McDonald’s to make marketing ‘less disparate’

McDonald’s says it plans to combat marketing errors made during the economic downtown, when it looked to shore up short term margins rather than focusing on long-term customer insights, by “streamlining” its marketing in the coming months around its core menu.

McDonald’s plans to refocus previously ‘disparate’ marketing around its core range.

Products such as the Big Mac, McMuffin and Fries generate 40 per cent of McDonald’s global sales and represent an opportunity to “provide a constant drum beat of communication” rather than communicating “disparate” messages and chasing “a few too many limited time offers”, according to president and CEO Don Thompson, who was speaking on a call with analysts today (22 April) after reporting the company’s first quarter results.

McDonald’s reported a 1 per cent dip in profits in the three months to 31 March as a “strong” 1.4 per cent lift in European sales was offset by a worse than expected 1.7 per cent sales decrease in the US business, partly due to the severe winter weather in the region.

Thompson outlined four opportunities to return to profit growth in the long term: strengthening its planning process to more effectively bridge customer insights into actions, strengthening marketing messages to better resonate with customers and create stronger awareness, ensuring value offers are consistent and clearly messaged and a refocus on the core menu.

On the marketing front, Thompson said the strategy will “take a bit of time” owing to the company’s six to 12 month planning cycles. He admitted that in the face of external pressures, McDonald’s had been too focused on optimising profitability but that the brand plans to “get back into the mind of consumers” by a more streamlined marketing approach, highlighting the strength in its core menu and the affordability of its products.

He also said external pressures, driving profitability at a restaurant level to handle cost structures, meant McDonald’s had lost its focus on analysing consumer data in order to make business decisions.

But Thompson added: “We are refocusing on the front end of the insights and how those translate to plans that are customer focused first. We will always have profitability aspects in mind as we plan, but it has to be customer focused first.”

Thompson also outlined the company’s ambition to invest more in digital technology to bring “a new level of convenience and fun to the McDonald’s experience. He identified the areas of opportunity as payments, ordering, redemption offers, CRM and telling the story of McDonald’s better across social media.

McDonald’s does not strip out its UK results, but the company did say France and the UK were the star performing regions across Europe in the quarter.

Jill McDonald, North West Division president and CEO of McDonald’s UK, said the UK division’s success in growing like for like sales and customer visits is down to “listening to what customers want”: offering quality food, increased menu variety and affordable prices.

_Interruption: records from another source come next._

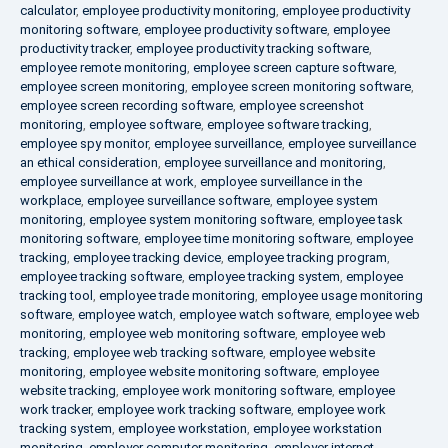
calculator
,
employee productivity monitoring
,
employee productivity
monitoring software
,
employee productivity software
,
employee
productivity tracker
,
employee productivity tracking software
,
employee remote monitoring
,
employee screen capture software
,
employee screen monitoring
,
employee screen monitoring software
,
employee screen recording software
,
employee screenshot
monitoring
,
employee software
,
employee software tracking
,
employee spy monitor
,
employee surveillance
,
employee surveillance
an ethical consideration
,
employee surveillance and monitoring
,
employee surveillance at work
,
employee surveillance in the
workplace
,
employee surveillance software
,
employee system
monitoring
,
employee system monitoring software
,
employee task
monitoring software
,
employee time monitoring software
,
employee
tracking
,
employee tracking device
,
employee tracking program
,
employee tracking software
,
employee tracking system
,
employee
tracking tool
,
employee trade monitoring
,
employee usage monitoring
software
,
employee watch
,
employee watch software
,
employee web
monitoring
,
employee web monitoring software
,
employee web
tracking
,
employee web tracking software
,
employee website
monitoring
,
employee website monitoring software
,
employee
website tracking
,
employee work monitoring software
,
employee
work tracker
,
employee work tracking software
,
employee work
tracking system
,
employee workstation
,
employee workstation
monitoring
,
employer computer monitoring
,
employer internet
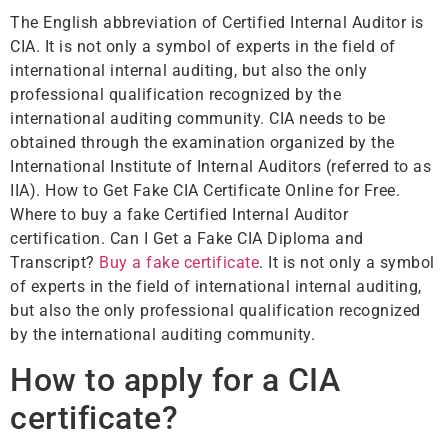
The English abbreviation of Certified Internal Auditor is
CIA. It is not only a symbol of experts in the field of
international internal auditing, but also the only
professional qualification recognized by the
international auditing community. CIA needs to be
obtained through the examination organized by the
International Institute of Internal Auditors (referred to as
IIA). How to Get Fake CIA Certificate Online for Free.
Where to buy a fake Certified Internal Auditor
certification. Can I Get a Fake CIA Diploma and
Transcript?
Buy a fake certificate
. It is not only a symbol
of experts in the field of international internal auditing,
but also the only professional qualification recognized
by the international auditing community.
How to apply for a CIA
certificate?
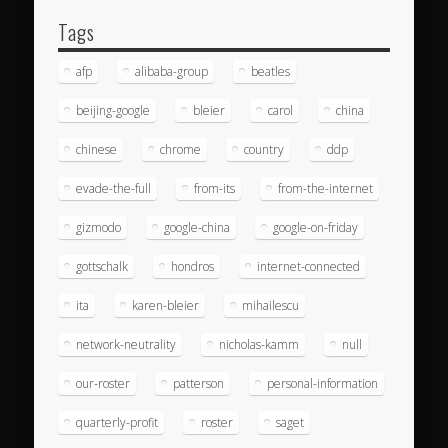
Tags
afp
alibaba-group
beatles
beijing-google
bleier
carol
china
chinese
chrome
country
ddp
evade-the-full
from-its
from-the-internet
gizmodo
google-china
google-on-friday
gottschalk
hondros
internet-connected
ita
karen-bleier
mihailescu
network-neutrality
nicholas-kamm
null
our-roster
patterson
personal-information
quarterly-profit
roster
saget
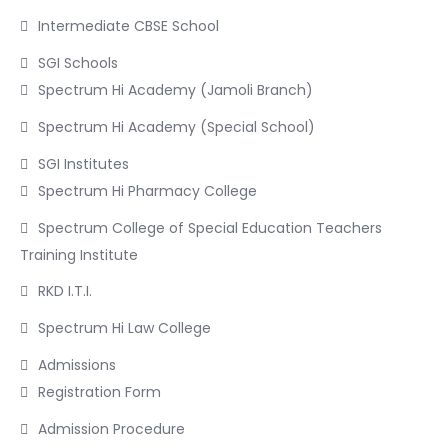
Intermediate CBSE School
SGI Schools
Spectrum Hi Academy (Jamoli Branch)
Spectrum Hi Academy (Special School)
SGI Institutes
Spectrum Hi Pharmacy College
Spectrum College of Special Education Teachers
Training Institute
RKD I.T.I.
Spectrum Hi Law College
Admissions
Registration Form
Admission Procedure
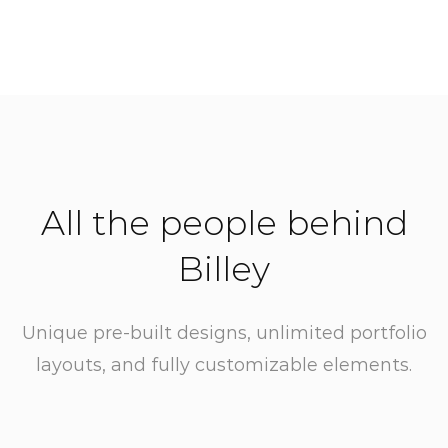
All the people behind
Billey
Unique pre-built designs, unlimited portfolio
layouts, and fully customizable elements.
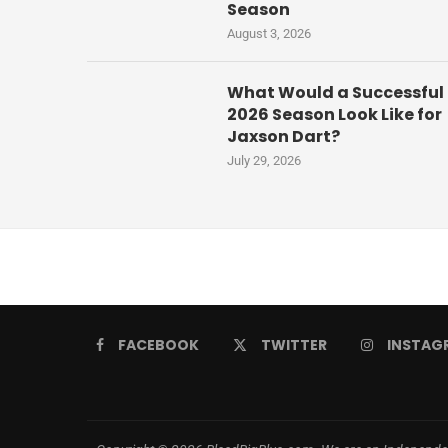
Season
August 3, 2026
What Would a Successful
2026 Season Look Like for
Jaxson Dart?
July 29, 2026
FACEBOOK
TWITTER
INSTAG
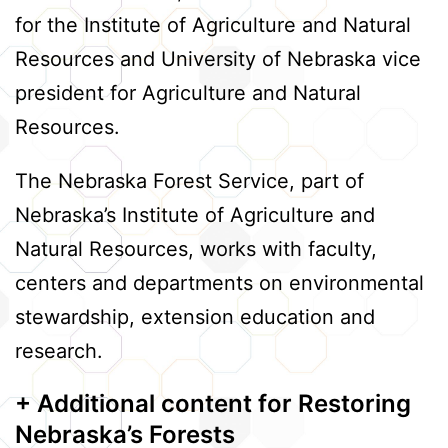
for the Institute of Agriculture and Natural
Resources and University of Nebraska vice
president for Agriculture and Natural
Resources.
The Nebraska Forest Service, part of
Nebraska’s Institute of Agriculture and
Natural Resources, works with faculty,
centers and departments on environmental
stewardship, extension education and
research.
+ Additional content
for Restoring
Nebraska’s Forests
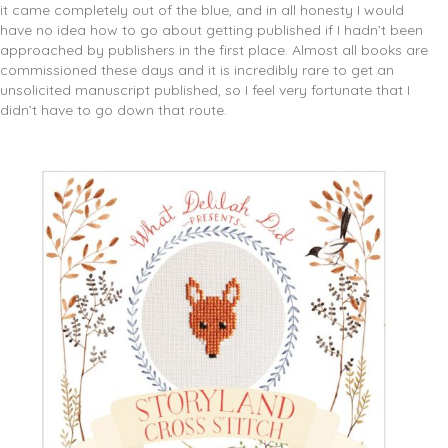
it came completely out of the blue, and in all honesty I would
have no idea how to go about getting published if I hadn’t been
approached by publishers in the first place. Almost all books are
commissioned these days and it is incredibly rare to get an
unsolicited manuscript published, so I feel very fortunate that I
didn’t have to go down that route.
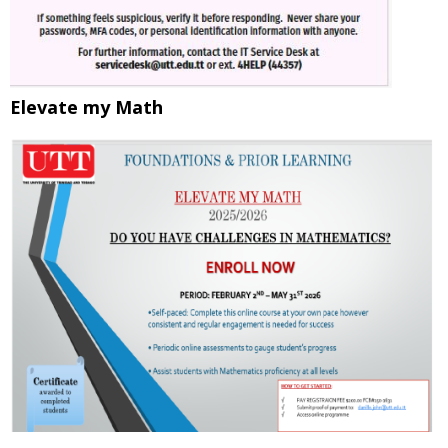
Elevate my Math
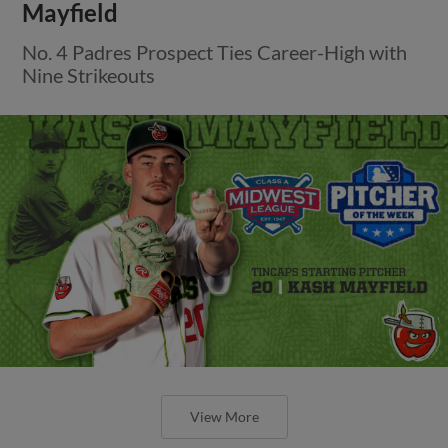
Mayfield
No. 4 Padres Prospect Ties Career-High with
Nine Strikeouts
View More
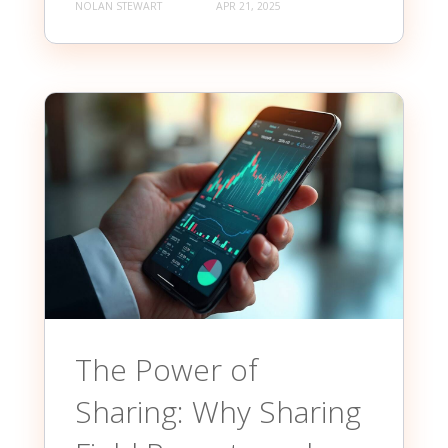
NOLAN STEWART
APR 21, 2025
The Power of
Sharing: Why Sharing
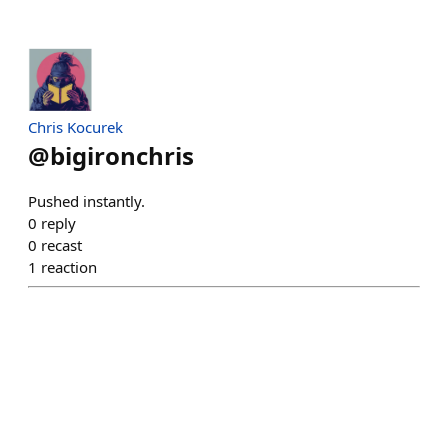
Chris Kocurek
@
bigironchris
Pushed instantly.
0
reply
0
recast
1
reaction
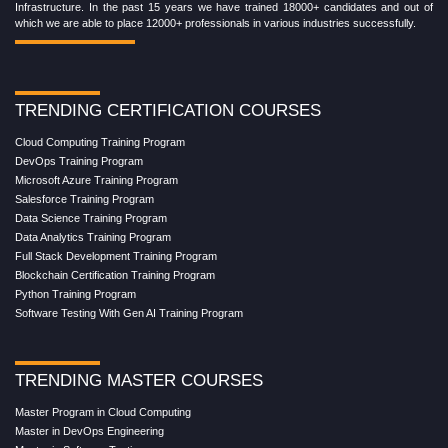
Infrastructure. In the past 15 years we have trained 18000+ candidates and out of
which we are able to place 12000+ professionals in various industries successfully.
TRENDING CERTIFICATION COURSES
Cloud Computing Training Program
DevOps Training Program
Microsoft Azure Training Program
Salesforce Training Program
Data Science Training Program
Data Analytics Training Program
Full Stack Development Training Program
Blockchain Certification Training Program
Python Training Program
Software Testing With Gen AI Training Program
TRENDING MASTER COURSES
Master Program in Cloud Computing
Master in DevOps Engineering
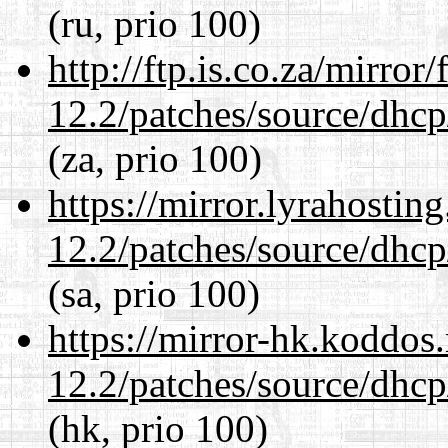
(ru, prio 100)
http://ftp.is.co.za/mirro
12.2/patches/source/dhcp
(za, prio 100)
https://mirror.lyrahosti
12.2/patches/source/dhcp
(sa, prio 100)
https://mirror-hk.koddos
12.2/patches/source/dhcp
(hk, prio 100)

She adds: “The strength of our core menu has been complemented by the success of new introductions elsewhere. Sales across our McCafé drinks range, which includes our new Mocha as well as Iced Smoothies and Frappes have grown strongly, helping cement our status as a popular beverage destination.

“We’ve also continued to see the breakfast menu contribute to sales growth, in particular the Sausage and Egg McMuffin and Bacon Roll, both no doubt boosted by the investment we made this time last year to become the first high street restaurant chain to serve 100 per cent Freedom Food pork from RSPCA-certified British farms across our entire menu.”

The economic outlook for the UK “remains challenging”, which is why McDonald’s UK will “stay committed” to offering value, variety and investing in its restaurants, McDonald adds.